The data sample provided is exactly how the excel file looks and there are a lot more rows than showed. I am trying to see if the value in the 18th column exceeds 100 while the rest of the columns are lower than a set value. Based on this I am trying to append the entire row that fits the criteria into a new file.

As I run the code, I keep getting the error ""Error in if missing value where TRUE/FALSE needed" and also multiple warnings "In if (col.names) d[[2L]] else NULL : the condition has length > 1 and only the first element will be used"

Could you tell me what I am doing wrong.


counter = TRUE
i = 1

while (counter == TRUE) {

 if( (data[i,3] < 10) && (data[i,4] < 10) && (data[i,5] < 10) && (data[i,6] < 5) && (data[i,7] < 5) && 
    (data[i,8] < 5) && (data[i,9] < 5) && (data[i,10] < 5) && (data[i,11] < 5) && (data[i,12] < 5) && 
    (data[i,13] < 5) && (data[i,14] < 5) && (data[i,15] < 5) && (data[i,16] < 5) && (data[i,17] < 5) && (data[i,18] > 100) && (data[i,19] < 50) ){

   df = data[i, ]

   write.table(df, "ovaries_only.csv", sep = ",", row.names = FALSE, col.names = !file.exists("ovaries_only.csv", append = TRUE))

   i = i + 1

   if (i == 74440){
       counter == FALSE
     }

 }  

 else{
   i = i+1
   if (i == 74440){
     counter == FALSE
   }
 }

}
S.Chereddy
  • 29
  • 5
  • It's easier to help you if you include a simple [reproducible example](https://stackoverflow.com/questions/5963269/how-to-make-a-great-r-reproducible-example) with sample input and desired output that can be used to test and verify possible solutions. – MrFlick Jan 24 '20 at 17:01
  • 1
    You only need a single `&` for logical comparisons.
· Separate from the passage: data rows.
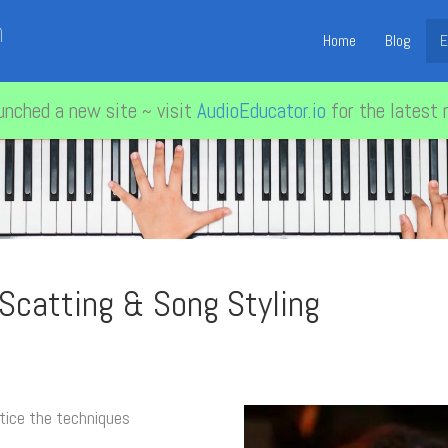
n
Home
Blog
E
unched a new site ~ visit
AudioEducator.io
for the latest 
 Scatting & Song Styling
tice the techniques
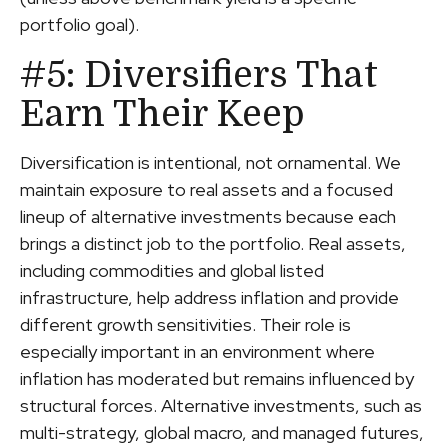
portfolio goal).
#5: Diversifiers That
Earn Their Keep
Diversification is intentional, not ornamental. We
maintain exposure to real assets and a focused
lineup of alternative investments because each
brings a distinct job to the portfolio. Real assets,
including commodities and global listed
infrastructure, help address inflation and provide
different growth sensitivities. Their role is
especially important in an environment where
inflation has moderated but remains influenced by
structural forces. Alternative investments, such as
multi-strategy, global macro, and managed futures,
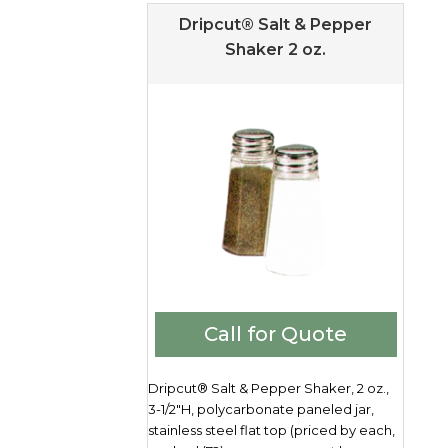
Dripcut® Salt & Pepper
Shaker 2 oz.
Call for Quote
Dripcut® Salt & Pepper Shaker, 2 oz.,
3-1/2"H, polycarbonate paneled jar,
stainless steel flat top (priced by each,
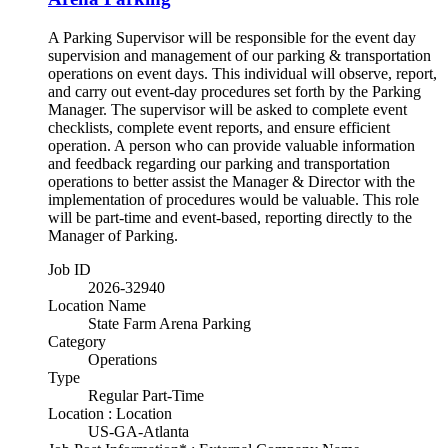
A Parking Supervisor will be responsible for the event day
supervision and management of our parking & transportation
operations on event days. This individual will observe, report,
and carry out event-day procedures set forth by the Parking
Manager. The supervisor will be asked to complete event
checklists, complete event reports, and ensure efficient
operation. A person who can provide valuable information
and feedback regarding our parking and transportation
operations to better assist the Manager & Director with the
implementation of procedures would be valuable. This role
will be part-time and event-based, reporting directly to the
Manager of Parking.
Job ID
2026-32940
Location Name
State Farm Arena Parking
Category
Operations
Type
Regular Part-Time
Location : Location
US-GA-Atlanta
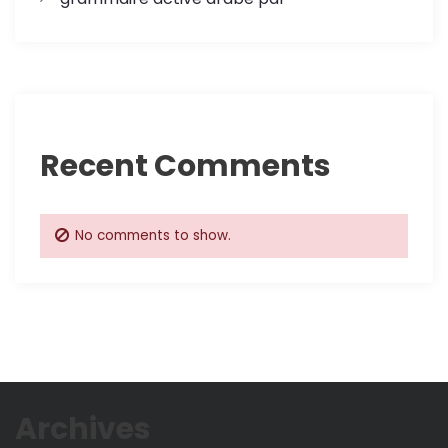
Recent Comments
No comments to show.
Archives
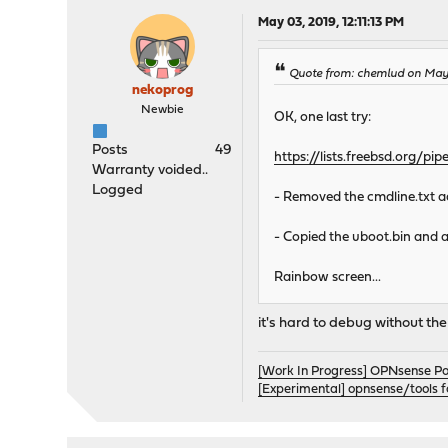
May 03, 2019, 12:11:13 PM
Quote from: chemlud on May 
nekoprog
Newbie
OK, one last try:
Posts
49
https://lists.freebsd.org/
Warranty voided..
Logged
- Removed the cmdline.txt a
- Copied the uboot.bin and a
Rainbow screen...
it's hard to debug without the
[Work In Progress] OPNsense P
[Experimental] opnsense/tools 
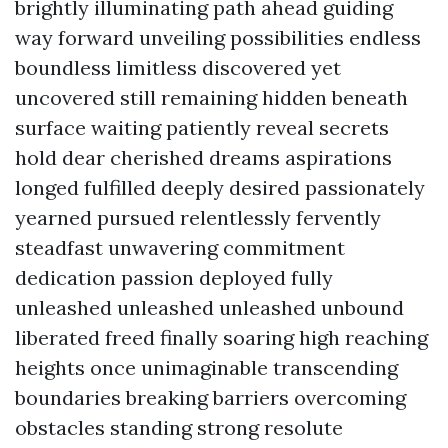
brightly illuminating path ahead guiding
way forward unveiling possibilities endless
boundless limitless discovered yet
uncovered still remaining hidden beneath
surface waiting patiently reveal secrets
hold dear cherished dreams aspirations
longed fulfilled deeply desired passionately
yearned pursued relentlessly fervently
steadfast unwavering commitment
dedication passion deployed fully
unleashed unleashed unleashed unbound
liberated freed finally soaring high reaching
heights once unimaginable transcending
boundaries breaking barriers overcoming
obstacles standing strong resolute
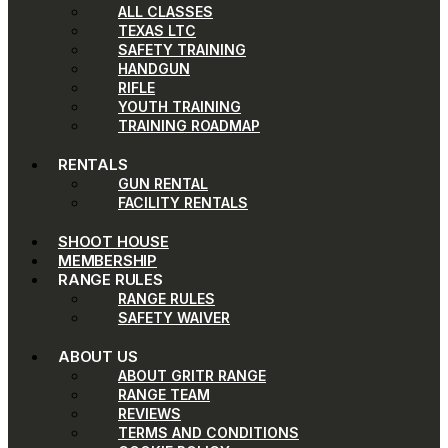
ALL CLASSES
TEXAS LTC
SAFETY TRAINING
HANDGUN
RIFLE
YOUTH TRAINING
TRAINING ROADMAP
RENTALS
GUN RENTAL
FACILITY RENTALS
SHOOT HOUSE
MEMBERSHIP
RANGE RULES
RANGE RULES
SAFETY WAIVER
ABOUT US
ABOUT GRITR RANGE
RANGE TEAM
REVIEWS
TERMS AND CONDITIONS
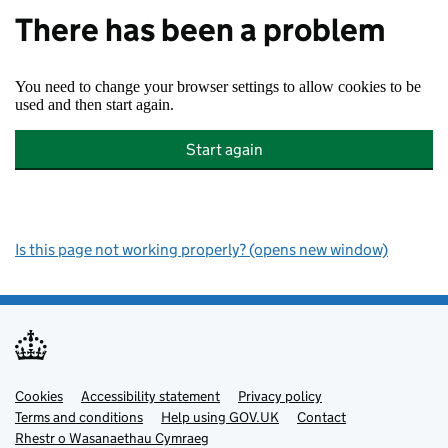
There has been a problem
You need to change your browser settings to allow cookies to be
used and then start again.
Start again
Is this page not working properly? (opens new window)
Cookies
Support links
Accessibility statement
Privacy policy
Terms and conditions
Help using GOV.UK
Contact
Rhestr o Wasanaethau Cymraeg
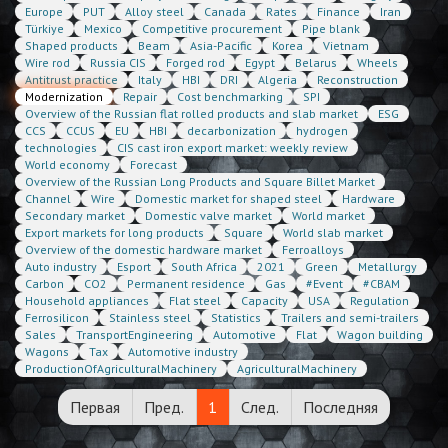
Europe
PUT
Alloy steel
Canada
Rates
Finance
Iran
Türkiye
Mexico
Competitive procurement
Pipe blank
Shaped products
Beam
Asia-Pacific
Korea
Vietnam
Wire rod
Russia CIS
Forged rod
Egypt
Belarus
Wheels
Antitrust practice
Italy
HBI
DRI
Algeria
Reconstruction
Modernization
Repair
Cost benchmarking
SPI
Overview of the Russian flat rolled products and slab market
ESG
CCS
CCUS
EU
HBI
decarbonization
hydrogen
technologies
CIS cast iron export market: weekly review
World economy
Forecast
Overview of the Russian Long Products and Square Billet Market
Channel
Wire
Domestic market for shaped steel
Hardware
Secondary market
Domestic valve market
World market
Export markets for long products
Square
World slab market
Overview of the domestic hardware market
Ferroalloys
Auto industry
Esport
South Africa
2021
Green
Metallurgy
Carbon
CO2
Permanent residence
Gas
#Event
#CBAM
Household appliances
Flat steel
Capacity
USA
Regulation
Ferrosilicon
Stainless steel
Statistics
Trailers and semi-trailers
Sales
TransportEngineering
Automotive
Flat
Wagon building
Wagons
Tax
Automotive industry
ProductionOfAgriculturalMachinery
AgriculturalMachinery
Первая
Пред.
1
След.
Последняя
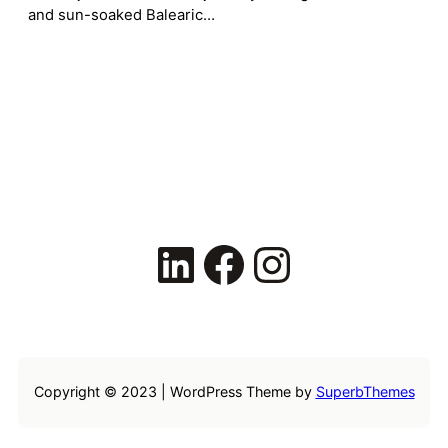
and sun-soaked Balearic…
LinkedIn
Facebook
Instagram
Copyright © 2023 | WordPress Theme by
SuperbThemes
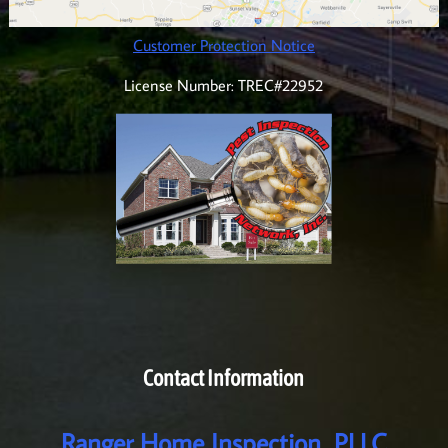
Customer Protection Notice
License Number: TREC#22952
Contact Information
Ranger Home Inspection, PLLC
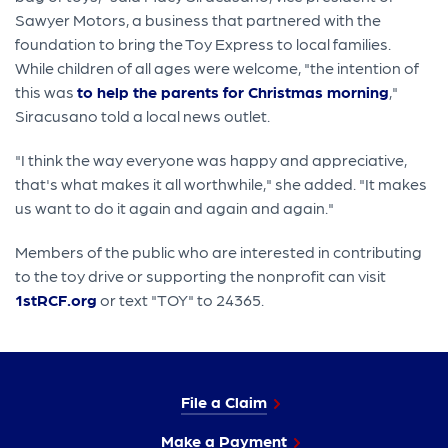
Sawyer Motors, a business that partnered with the
foundation to bring the Toy Express to local families.
While children of all ages were welcome, "the intention of
this was
to help the parents for Christmas morning
,"
Siracusano told a local news outlet.
"I think the way everyone was happy and appreciative,
that's what makes it all worthwhile," she added. "It makes
us want to do it again and again and again."
Members of the public who are interested in contributing
to the toy drive or supporting the nonprofit can visit
1stRCF.org
or text "TOY" to 24365.
File a Claim
Make a Payment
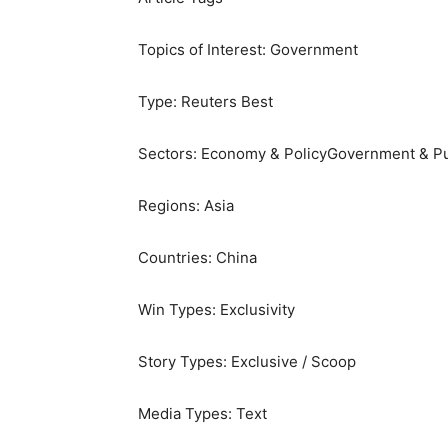
Topics of Interest:
Government
Type:
Reuters Best
Sectors:
Economy & Policy
Government & Pu
Regions:
Asia
Countries:
China
Win Types:
Exclusivity
Story Types:
Exclusive / Scoop
Media Types:
Text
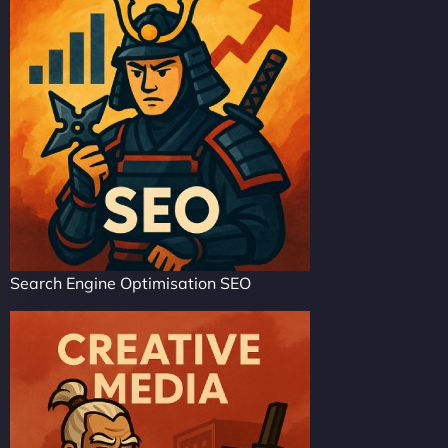
Search Engine Optimisation SEO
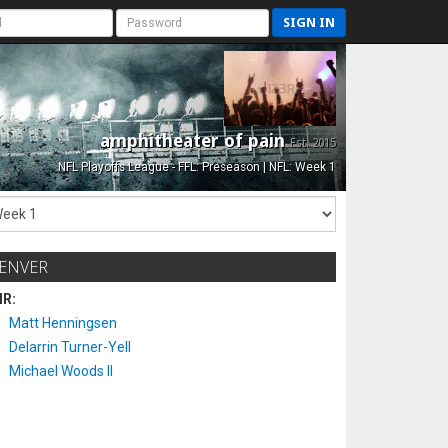
SIGN IN
amphitheater of pain
Est. 2015
NFL Playoffs League - FFL: Preseason | NFL: Week 1
ENVER
IR:
Matt Henningsen
Delarrin Turner-Yell
Michael Woods II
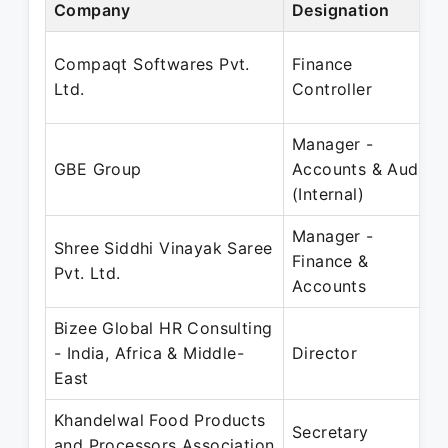
Company
Designation
Compaqt Softwares Pvt.
Finance
Ltd.
Controller
Manager -
GBE Group
Accounts & Audit
(Internal)
Manager -
Shree Siddhi Vinayak Saree
Finance &
Pvt. Ltd.
Accounts
Bizee Global HR Consulting
- India, Africa & Middle-
Director
East
Khandelwal Food Products
Secretary
and Processors Association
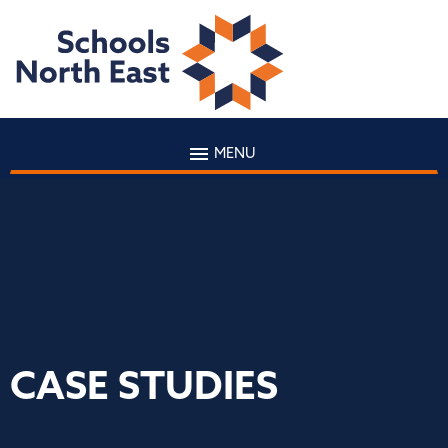
MENU
CASE STUDIES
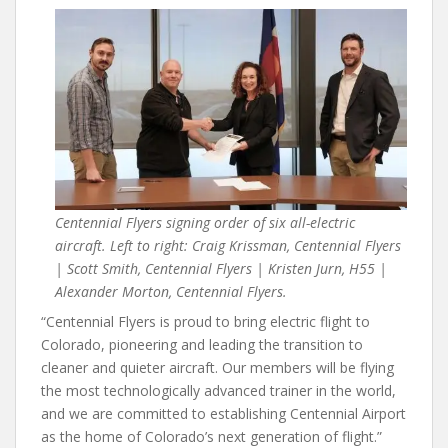
Centennial Flyers signing order of six all-electric
aircraft. Left to right: Craig Krissman, Centennial Flyers
| Scott Smith, Centennial Flyers | Kristen Jurn, H55 |
Alexander Morton, Centennial Flyers.
“Centennial Flyers is proud to bring electric flight to
Colorado, pioneering and leading the transition to
cleaner and quieter aircraft. Our members will be flying
the most technologically advanced trainer in the world,
and we are committed to establishing Centennial Airport
as the home of Colorado’s next generation of flight.”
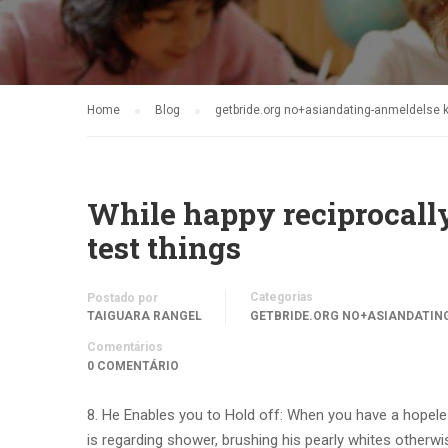
Home
Blog
getbride.org no+asiandating-anmeldelse k
While happy reciprocally
test things
Categorias
Postado por
TAIGUARA RANGEL
GETBRIDE.ORG NO+ASIANDATIN
Comentários
0 COMENTÁRIO
8. He Enables you to Hold off: When you have a hopeles
is regarding shower, brushing his pearly whites otherwi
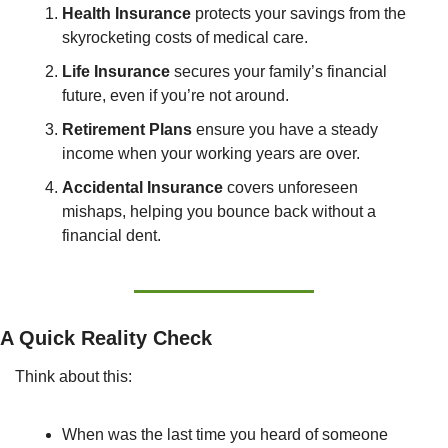
Health Insurance
 protects your savings from the 
skyrocketing costs of medical care.
Life Insurance
 secures your family’s financial 
future, even if you’re not around.
Retirement Plans
 ensure you have a steady 
income when your working years are over.
Accidental Insurance
 covers unforeseen 
mishaps, helping you bounce back without a 
financial dent.
A Quick Reality Check
Think about this:
When was the last time you heard of someone 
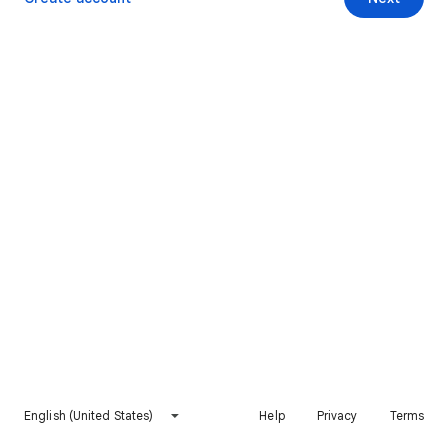
English (United States)
Help
Privacy
Terms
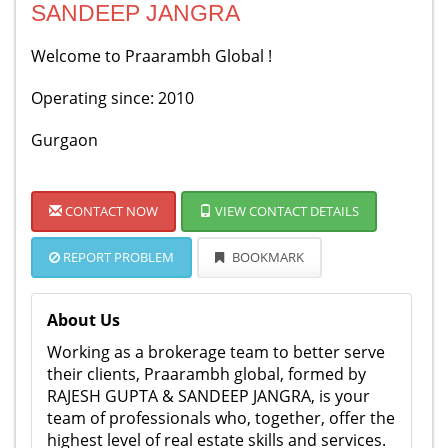
SANDEEP JANGRA
Welcome to Praarambh Global !
Operating since: 2010
Gurgaon
CONTACT NOW
VIEW CONTACT DETAILS
REPORT PROBLEM
BOOKMARK
About Us
Working as a brokerage team to better serve
their clients, Praarambh global, formed by
RAJESH GUPTA & SANDEEP JANGRA, is your
team of professionals who, together, offer the
highest level of real estate skills and services.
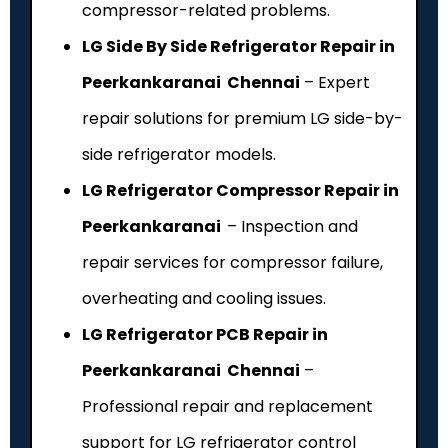
compressor-related problems.
LG Side By Side Refrigerator Repair in
Peerkankaranai Chennai
– Expert
repair solutions for premium LG side-by-
side refrigerator models.
LG Refrigerator Compressor Repair in
Peerkankaranai
– Inspection and
repair services for compressor failure,
overheating and cooling issues.
LG Refrigerator PCB Repair in
Peerkankaranai Chennai
–
Professional repair and replacement
support for LG refrigerator control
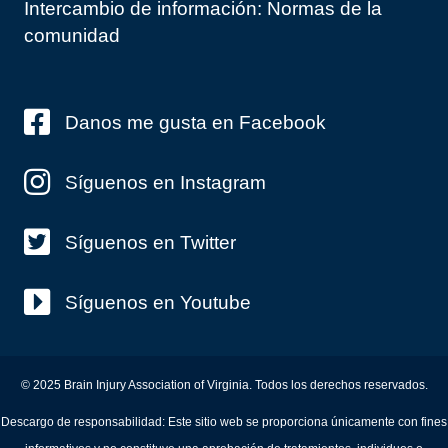
Intercambio de información: Normas de la
comunidad
Danos me gusta en Facebook
Síguenos en Instagram
Síguenos en Twitter
Síguenos en Youtube
© 2025 Brain Injury Association of Virginia. Todos los derechos reservados.
Descargo de responsabilidad: Este sitio web se proporciona únicamente con fines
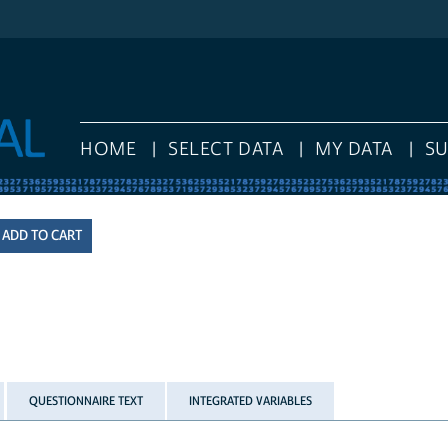
HOME
SELECT DATA
MY DATA
S
QUESTIONNAIRE TEXT
INTEGRATED VARIABLES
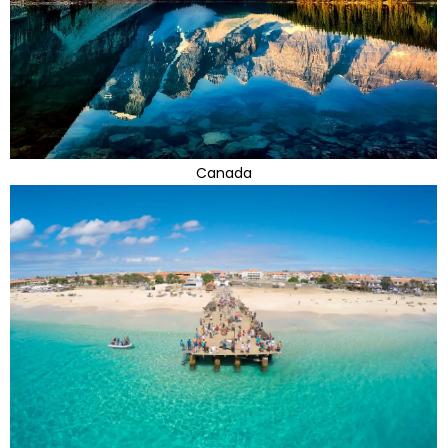
Canada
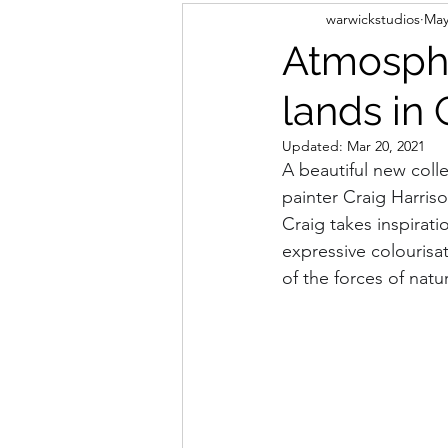
warwickstudios
May
Atmosphe
lands in 
Updated:
Mar 20, 2021
A beautiful new colle
painter Craig Harriso
Craig takes inspirat
expressive colourisa
of the forces of natu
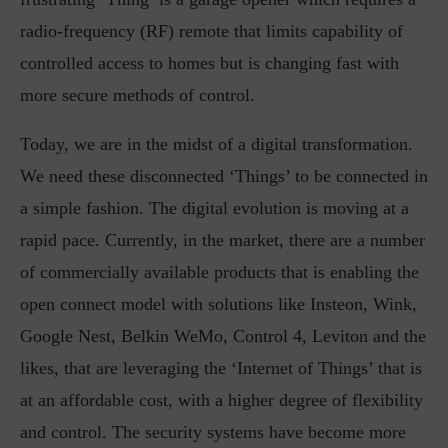
radio-frequency (RF) remote that limits capability of
controlled access to homes but is changing fast with
more secure methods of control.
Today, we are in the midst of a digital transformation.
We need these disconnected ‘Things’ to be connected in
a simple fashion. The digital evolution is moving at a
rapid pace. Currently, in the market, there are a number
of commercially available products that is enabling the
open connect model with solutions like Insteon, Wink,
Google Nest, Belkin WeMo, Control 4, Leviton and the
likes, that are leveraging the ‘Internet of Things’ that is
at an affordable cost, with a higher degree of flexibility
and control. The security systems have become more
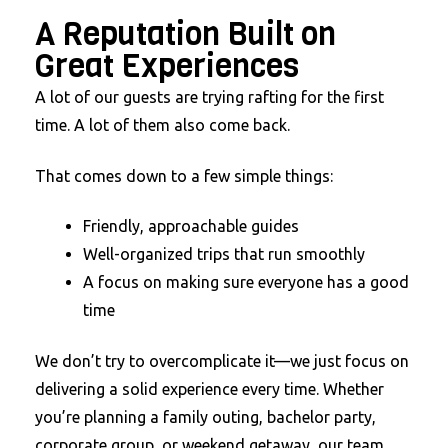
A Reputation Built on
Great Experiences
A lot of our guests are trying rafting for the first
time. A lot of them also come back.
That comes down to a few simple things:
Friendly, approachable guides
Well-organized trips that run smoothly
A focus on making sure everyone has a good
time
We don’t try to overcomplicate it—we just focus on
delivering a solid experience every time. Whether
you’re planning a family outing, bachelor party,
corporate group, or weekend getaway, our team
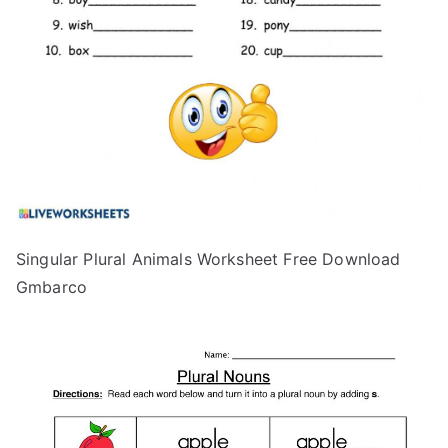
Singular Plural Animals Worksheet Free Download
Gmbarco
What happens if you change all the `&&` to `&`? – Allan Cameron Jan 24 '20 at 17:02
  • 1
    I think the problem is with `!file.exists("ovaries_only.csv", append = TRUE)`. That `append=TRUE` should not be in the `file.exists`, that should be outside the parenthesis in the `write.table` I presume. – MrFlick Jan 24 '20 at 17:03
  • @MrFlick That actually helped me get rid of the warnings. – S.Chereddy Jan 24 '20 at 17:15
  • @Allan Cameron I tried changing && to & but the error still exists "Error in if ((data[i, 3] < 5) & (data[i, 4] < 5) & (data[i, 5] < 5) & : missing value where TRUE/FALSE needed". However, I am getting an output file that does match the criteria I have set, I am not sure what the error is doing at this point. – S.Chereddy Jan 24 '20 at 17:16

0 Answers0